* **WHAT TO DO**: Lines that include "CHATGPT" make up the answer; copy all of them from the data below.

* **SUPPLIED RECORDS**:
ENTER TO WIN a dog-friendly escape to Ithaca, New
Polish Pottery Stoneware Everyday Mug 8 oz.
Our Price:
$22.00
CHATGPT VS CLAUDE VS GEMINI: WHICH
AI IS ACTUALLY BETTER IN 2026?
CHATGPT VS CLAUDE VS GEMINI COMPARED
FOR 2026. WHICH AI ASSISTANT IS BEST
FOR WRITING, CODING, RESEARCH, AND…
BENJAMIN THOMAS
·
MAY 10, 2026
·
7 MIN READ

---

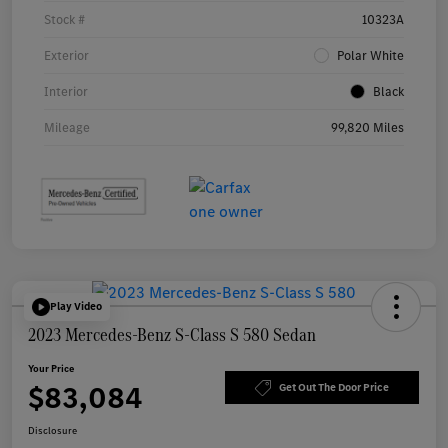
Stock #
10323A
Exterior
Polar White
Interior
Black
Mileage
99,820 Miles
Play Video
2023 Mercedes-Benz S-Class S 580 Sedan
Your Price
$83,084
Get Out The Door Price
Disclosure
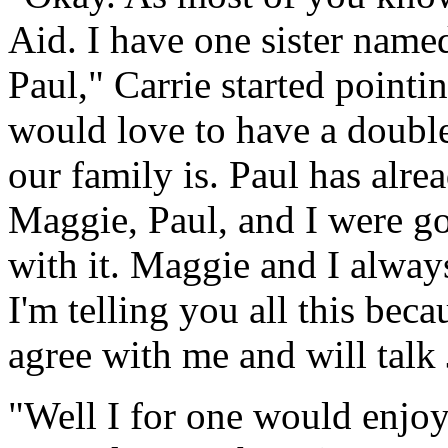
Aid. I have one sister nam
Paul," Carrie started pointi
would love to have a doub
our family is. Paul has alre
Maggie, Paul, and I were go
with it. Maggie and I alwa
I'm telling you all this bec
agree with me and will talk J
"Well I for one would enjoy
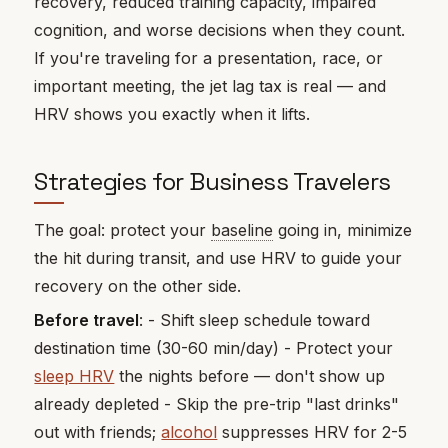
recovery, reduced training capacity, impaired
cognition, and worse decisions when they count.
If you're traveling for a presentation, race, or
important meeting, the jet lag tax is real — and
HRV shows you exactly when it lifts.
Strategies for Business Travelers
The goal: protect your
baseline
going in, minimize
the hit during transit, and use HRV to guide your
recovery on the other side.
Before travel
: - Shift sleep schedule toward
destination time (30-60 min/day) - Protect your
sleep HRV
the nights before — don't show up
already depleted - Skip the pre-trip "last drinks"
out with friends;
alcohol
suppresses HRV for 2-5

* **THE ANSWER**:
CHATGPT VS CLAUDE VS GEMINI: WHICH
CHATGPT VS CLAUDE VS GEMINI COMPARED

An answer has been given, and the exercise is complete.